The expected answer is every line of the material that contains the word "Wilso".

> THE DATA:
● ● ● ●
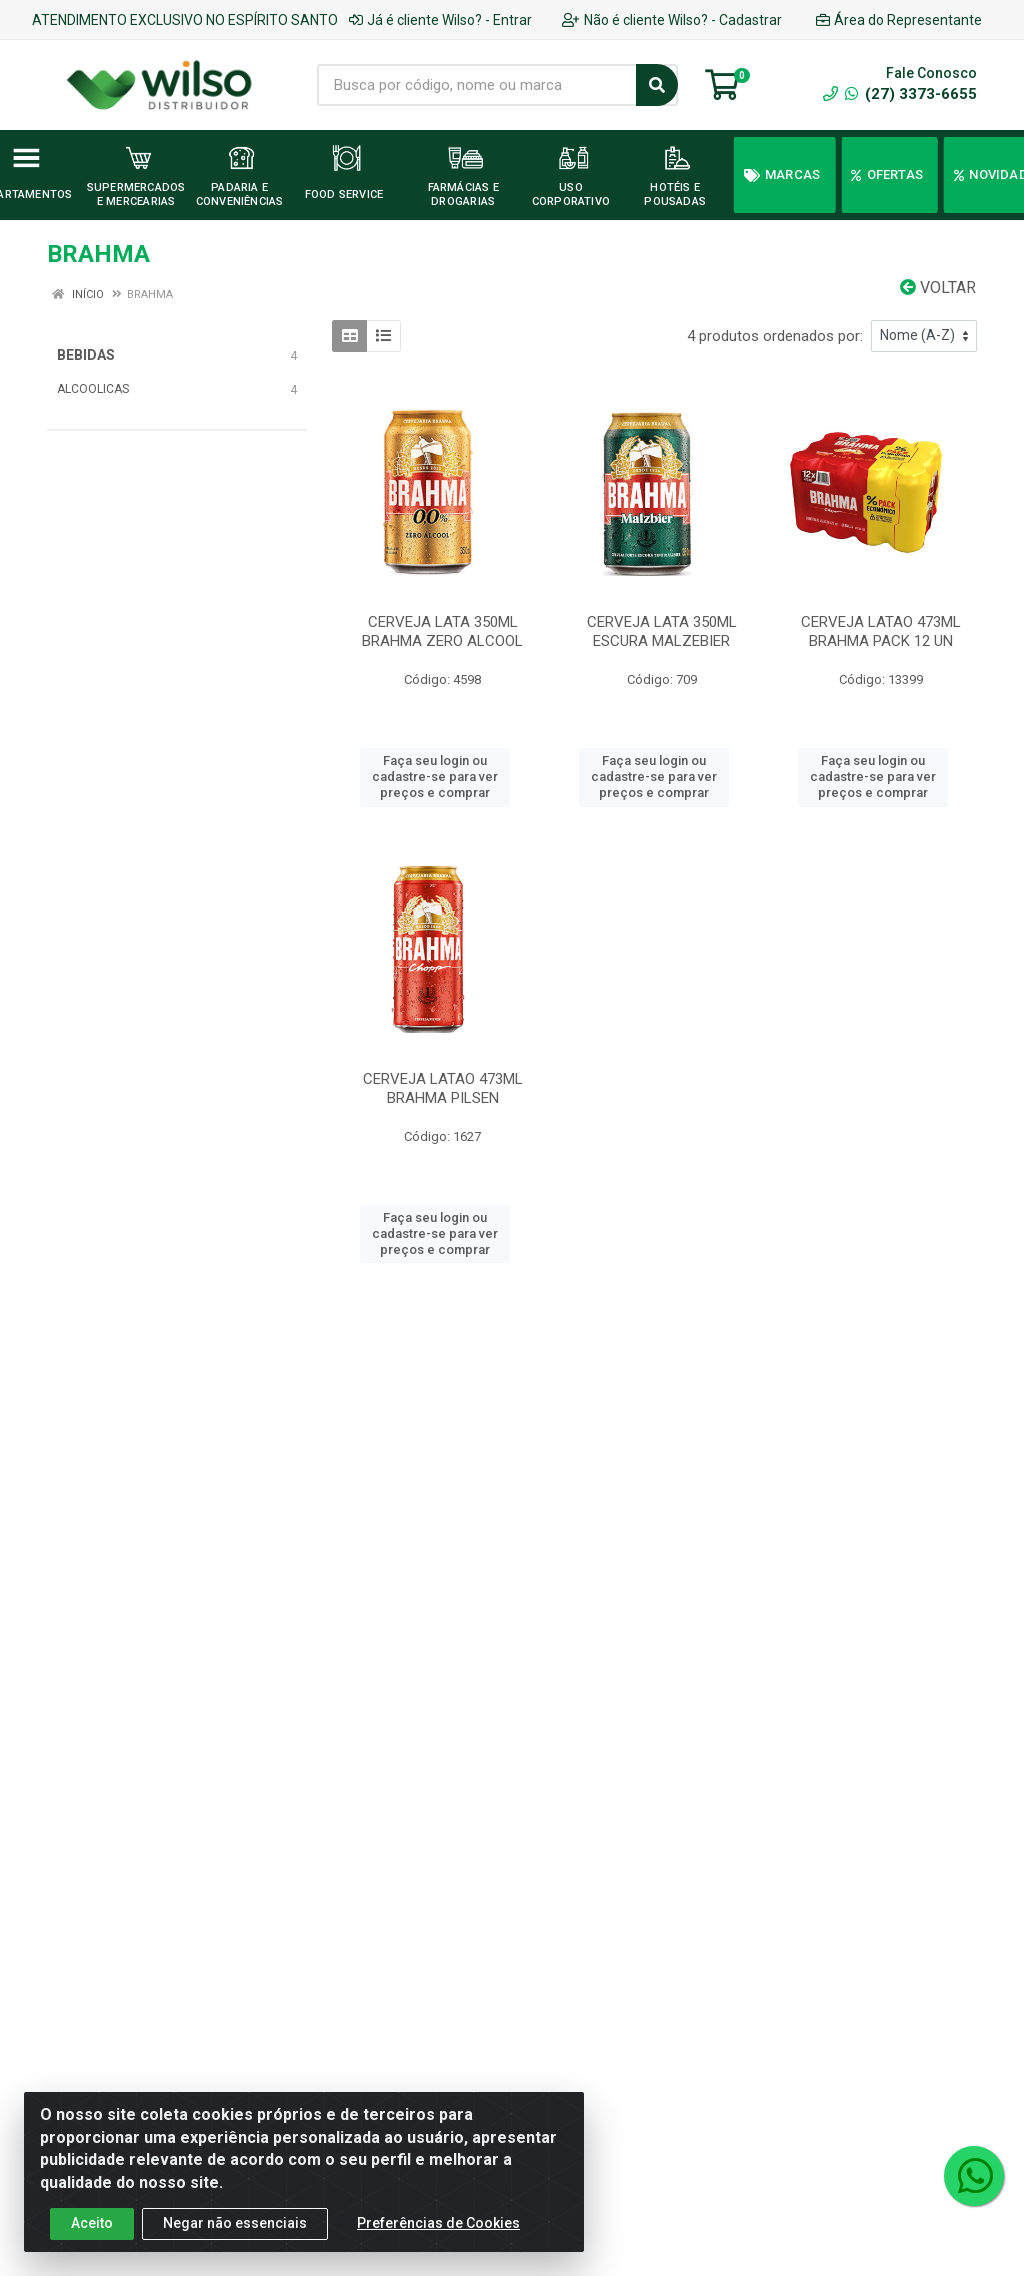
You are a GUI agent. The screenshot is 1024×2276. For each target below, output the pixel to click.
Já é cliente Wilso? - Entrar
● ● ● ●
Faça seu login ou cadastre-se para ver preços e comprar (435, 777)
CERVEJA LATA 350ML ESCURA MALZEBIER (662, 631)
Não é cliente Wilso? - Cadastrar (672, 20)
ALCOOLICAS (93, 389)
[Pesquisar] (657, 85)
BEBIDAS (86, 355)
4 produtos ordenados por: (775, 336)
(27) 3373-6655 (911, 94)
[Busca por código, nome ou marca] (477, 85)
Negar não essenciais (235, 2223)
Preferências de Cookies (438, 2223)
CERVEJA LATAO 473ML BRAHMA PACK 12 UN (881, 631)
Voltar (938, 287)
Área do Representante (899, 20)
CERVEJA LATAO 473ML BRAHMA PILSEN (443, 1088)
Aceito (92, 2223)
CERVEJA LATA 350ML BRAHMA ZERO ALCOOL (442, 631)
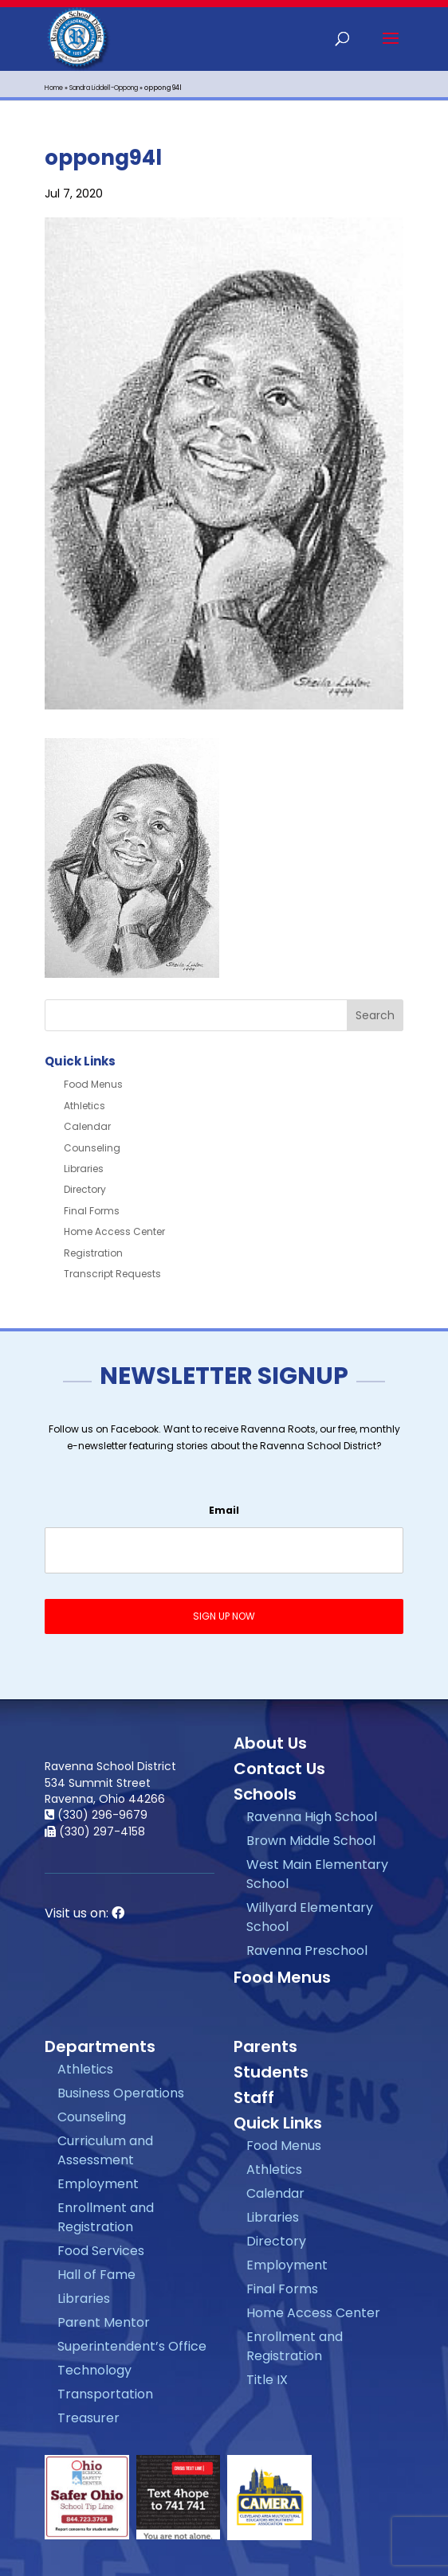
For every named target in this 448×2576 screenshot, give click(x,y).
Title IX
● ● ● ●
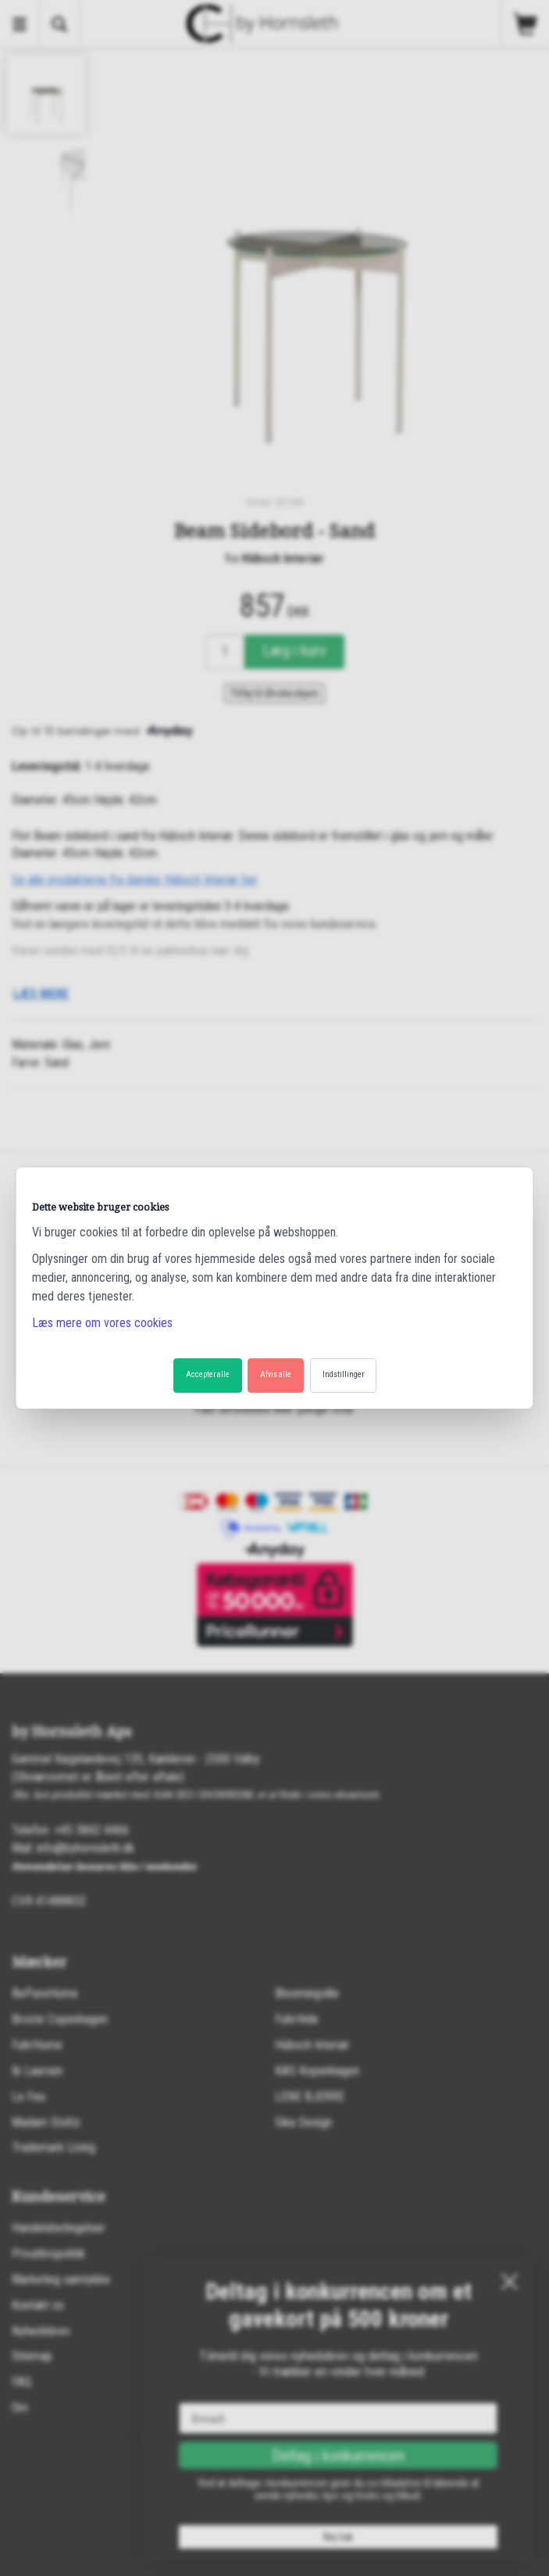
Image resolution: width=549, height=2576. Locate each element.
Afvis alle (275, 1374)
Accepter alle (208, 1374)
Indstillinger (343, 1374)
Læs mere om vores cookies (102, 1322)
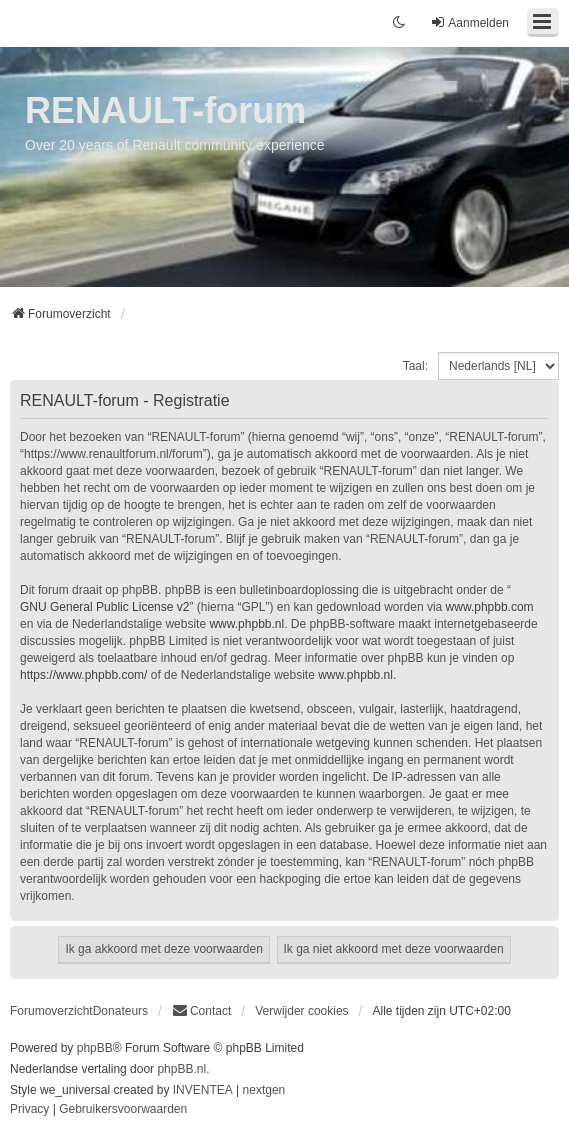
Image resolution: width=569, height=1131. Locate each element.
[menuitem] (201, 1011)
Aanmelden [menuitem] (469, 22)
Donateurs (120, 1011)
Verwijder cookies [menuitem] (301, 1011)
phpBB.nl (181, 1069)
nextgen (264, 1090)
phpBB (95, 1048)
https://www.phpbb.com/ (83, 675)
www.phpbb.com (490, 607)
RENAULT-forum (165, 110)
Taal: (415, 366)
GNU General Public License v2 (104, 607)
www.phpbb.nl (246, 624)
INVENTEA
● ● ● ●
> SOLUTION FOR THIS PROBLEM:
Já é cliente Wilso? - Entrar
Não é cliente Wilso? - Cadastrar (672, 20)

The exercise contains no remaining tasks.